The number of terminal oxygen atoms present in the product B obtained from the following reaction is ______.
FeCr$$_2$$O$$_4$$ + Na$$_2$$CO$$_3$$ + O$$_2$$ $$\rightarrow$$ A + Fe$$_2$$O$$_3$$ + CO$$_2$$
A + H$$^+$$ $$\rightarrow$$ B + H$$_2$$O + Na$$^+$$

Step 1: Identify product A from the first reaction.

The chromite ore reaction with sodium carbonate and oxygen (fusion):

$$4\text{FeCr}_2\text{O}_4 + 8\text{Na}_2\text{CO}_3 + 7\text{O}_2 \rightarrow 8\text{Na}_2\text{CrO}_4 + 2\text{Fe}_2\text{O}_3 + 8\text{CO}_2$$

So product A is sodium chromate ($$\text{Na}_2\text{CrO}_4$$).

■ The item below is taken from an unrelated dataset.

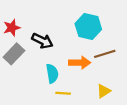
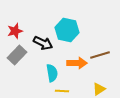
cyan hexagon: (88, 27) -> (67, 30), moved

Step 2: Identify product B from the second reaction.

When sodium chromate reacts with acid:

$$2\text{Na}_2\text{CrO}_4 + 2\text{H}^+ \rightarrow \text{Na}_2\text{Cr}_2\text{O}_7 + \text{H}_2\text{O} + 2\text{Na}^+$$

So product B is sodium dichromate ($$\text{Na}_2\text{Cr}_2\text{O}_7$$).

Step 3: Count terminal oxygen atoms in $$\text{Cr}_2\text{O}_7^{2-}$$.

In the dichromate ion, there are 7 oxygen atoms total. One oxygen atom bridges the two chromium atoms, while the remaining 6 oxygen atoms are terminal (3 on each Cr).

Therefore, the number of terminal oxygen atoms in product B is 6.